» **What to produce**
Look in the material below for the line with "Look at this image. Mask" and the line with "Return results in", then set down exactly those two lines and all lines between, nothing more.

» **Records to use**
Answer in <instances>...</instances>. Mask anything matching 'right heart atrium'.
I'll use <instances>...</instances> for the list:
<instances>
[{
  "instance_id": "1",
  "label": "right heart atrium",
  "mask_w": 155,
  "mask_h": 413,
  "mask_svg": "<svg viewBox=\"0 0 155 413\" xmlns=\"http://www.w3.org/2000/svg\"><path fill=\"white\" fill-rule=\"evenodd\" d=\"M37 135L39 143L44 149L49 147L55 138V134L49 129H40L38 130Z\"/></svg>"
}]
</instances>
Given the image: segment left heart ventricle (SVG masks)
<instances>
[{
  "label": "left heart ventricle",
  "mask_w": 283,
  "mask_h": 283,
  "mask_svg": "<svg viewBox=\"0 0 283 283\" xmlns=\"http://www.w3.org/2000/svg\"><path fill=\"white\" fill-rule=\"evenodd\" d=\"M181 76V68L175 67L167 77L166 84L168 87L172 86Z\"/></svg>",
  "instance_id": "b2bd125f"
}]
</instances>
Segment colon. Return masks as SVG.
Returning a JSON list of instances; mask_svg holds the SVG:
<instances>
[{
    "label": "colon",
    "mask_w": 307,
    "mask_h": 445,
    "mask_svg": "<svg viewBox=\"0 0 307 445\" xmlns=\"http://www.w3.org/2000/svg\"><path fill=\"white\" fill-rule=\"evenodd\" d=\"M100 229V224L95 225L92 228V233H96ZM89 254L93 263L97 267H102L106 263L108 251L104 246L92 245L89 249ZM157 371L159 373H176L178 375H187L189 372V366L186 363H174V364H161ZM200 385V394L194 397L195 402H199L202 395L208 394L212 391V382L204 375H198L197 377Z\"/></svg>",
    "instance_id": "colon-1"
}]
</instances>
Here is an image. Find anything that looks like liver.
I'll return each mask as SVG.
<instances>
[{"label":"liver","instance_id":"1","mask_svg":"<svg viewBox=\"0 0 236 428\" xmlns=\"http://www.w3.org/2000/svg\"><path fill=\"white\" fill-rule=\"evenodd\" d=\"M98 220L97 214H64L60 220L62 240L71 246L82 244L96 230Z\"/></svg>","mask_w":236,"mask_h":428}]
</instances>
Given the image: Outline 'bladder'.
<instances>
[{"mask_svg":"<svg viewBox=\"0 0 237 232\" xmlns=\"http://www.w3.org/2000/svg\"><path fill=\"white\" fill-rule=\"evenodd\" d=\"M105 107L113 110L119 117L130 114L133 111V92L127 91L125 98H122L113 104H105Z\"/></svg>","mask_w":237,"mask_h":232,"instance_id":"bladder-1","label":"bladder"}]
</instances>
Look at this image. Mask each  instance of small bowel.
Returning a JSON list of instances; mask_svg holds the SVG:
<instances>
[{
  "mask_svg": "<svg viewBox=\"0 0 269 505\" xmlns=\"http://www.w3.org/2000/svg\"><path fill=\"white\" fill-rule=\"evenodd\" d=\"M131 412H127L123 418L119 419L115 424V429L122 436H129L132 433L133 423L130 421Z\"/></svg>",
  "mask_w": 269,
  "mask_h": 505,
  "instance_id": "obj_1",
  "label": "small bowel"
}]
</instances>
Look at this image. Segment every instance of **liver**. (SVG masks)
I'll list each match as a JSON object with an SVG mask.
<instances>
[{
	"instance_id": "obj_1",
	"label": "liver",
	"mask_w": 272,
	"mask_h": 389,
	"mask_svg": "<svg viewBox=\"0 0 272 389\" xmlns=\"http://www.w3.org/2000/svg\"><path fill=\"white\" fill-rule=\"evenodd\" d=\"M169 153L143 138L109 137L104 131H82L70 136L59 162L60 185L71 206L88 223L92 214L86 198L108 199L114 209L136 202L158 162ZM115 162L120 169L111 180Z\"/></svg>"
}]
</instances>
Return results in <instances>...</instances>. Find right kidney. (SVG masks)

---

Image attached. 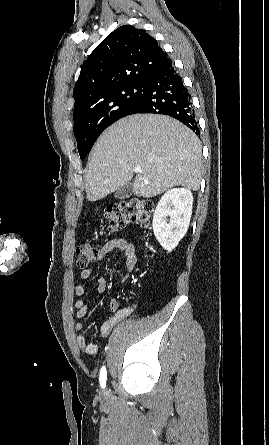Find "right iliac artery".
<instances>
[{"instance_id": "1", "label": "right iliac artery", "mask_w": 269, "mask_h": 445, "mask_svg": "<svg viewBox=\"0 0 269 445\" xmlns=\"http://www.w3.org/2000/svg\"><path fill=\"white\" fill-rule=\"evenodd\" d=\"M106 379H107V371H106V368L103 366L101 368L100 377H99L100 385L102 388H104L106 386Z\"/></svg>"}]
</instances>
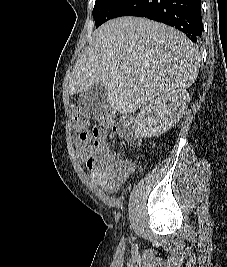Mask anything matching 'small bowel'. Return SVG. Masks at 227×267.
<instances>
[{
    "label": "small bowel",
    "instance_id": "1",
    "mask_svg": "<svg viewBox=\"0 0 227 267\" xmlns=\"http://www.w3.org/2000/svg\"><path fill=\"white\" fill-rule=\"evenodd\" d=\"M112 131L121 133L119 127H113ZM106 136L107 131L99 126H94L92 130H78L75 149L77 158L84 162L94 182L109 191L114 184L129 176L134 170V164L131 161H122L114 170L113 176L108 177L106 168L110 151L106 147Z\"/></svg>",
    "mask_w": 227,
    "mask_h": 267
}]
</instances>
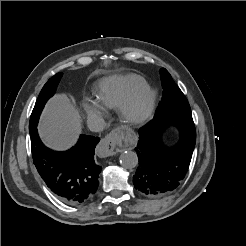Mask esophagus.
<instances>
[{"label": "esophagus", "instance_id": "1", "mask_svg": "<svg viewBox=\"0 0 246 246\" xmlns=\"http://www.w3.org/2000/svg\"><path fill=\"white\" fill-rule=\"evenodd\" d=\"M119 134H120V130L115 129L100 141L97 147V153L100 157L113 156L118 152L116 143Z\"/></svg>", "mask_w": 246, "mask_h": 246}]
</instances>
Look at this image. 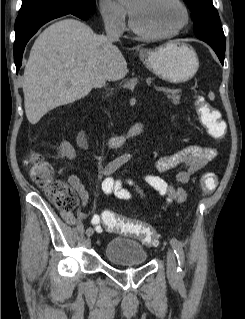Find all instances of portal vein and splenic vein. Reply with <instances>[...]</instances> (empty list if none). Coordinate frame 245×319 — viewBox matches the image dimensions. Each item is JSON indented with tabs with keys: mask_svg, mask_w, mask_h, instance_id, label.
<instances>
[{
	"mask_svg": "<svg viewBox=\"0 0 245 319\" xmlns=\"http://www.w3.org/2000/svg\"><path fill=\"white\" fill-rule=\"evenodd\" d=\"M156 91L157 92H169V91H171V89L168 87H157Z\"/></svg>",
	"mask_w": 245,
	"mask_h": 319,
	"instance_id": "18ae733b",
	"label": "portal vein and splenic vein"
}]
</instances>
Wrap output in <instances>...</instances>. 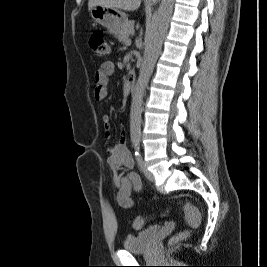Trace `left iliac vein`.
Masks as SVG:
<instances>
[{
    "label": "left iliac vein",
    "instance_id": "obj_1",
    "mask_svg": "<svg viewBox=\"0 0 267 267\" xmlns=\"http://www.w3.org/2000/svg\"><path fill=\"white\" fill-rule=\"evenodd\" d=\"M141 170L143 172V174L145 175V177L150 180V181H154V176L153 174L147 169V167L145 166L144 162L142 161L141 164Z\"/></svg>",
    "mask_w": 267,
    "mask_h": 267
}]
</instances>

» **Exercise answer**
Look at this image. Mask each  instance of small bowel.
Returning a JSON list of instances; mask_svg holds the SVG:
<instances>
[{
  "mask_svg": "<svg viewBox=\"0 0 269 505\" xmlns=\"http://www.w3.org/2000/svg\"><path fill=\"white\" fill-rule=\"evenodd\" d=\"M131 412H127L123 418L119 419L115 424V429L122 436H129L132 433L133 423L130 421Z\"/></svg>",
  "mask_w": 269,
  "mask_h": 505,
  "instance_id": "obj_1",
  "label": "small bowel"
}]
</instances>
Look at this image. Segment every instance of **liver**. (SVG masks)
I'll list each match as a JSON object with an SVG mask.
<instances>
[{
	"instance_id": "obj_1",
	"label": "liver",
	"mask_w": 272,
	"mask_h": 389,
	"mask_svg": "<svg viewBox=\"0 0 272 389\" xmlns=\"http://www.w3.org/2000/svg\"><path fill=\"white\" fill-rule=\"evenodd\" d=\"M169 153L143 138L109 137L104 131H82L70 136L59 162L60 185L71 206L88 223L92 214L86 198L108 199L114 209L136 202L158 162ZM115 162L120 169L111 180Z\"/></svg>"
}]
</instances>
Return results in <instances>...</instances>. Find right kidney. (SVG masks)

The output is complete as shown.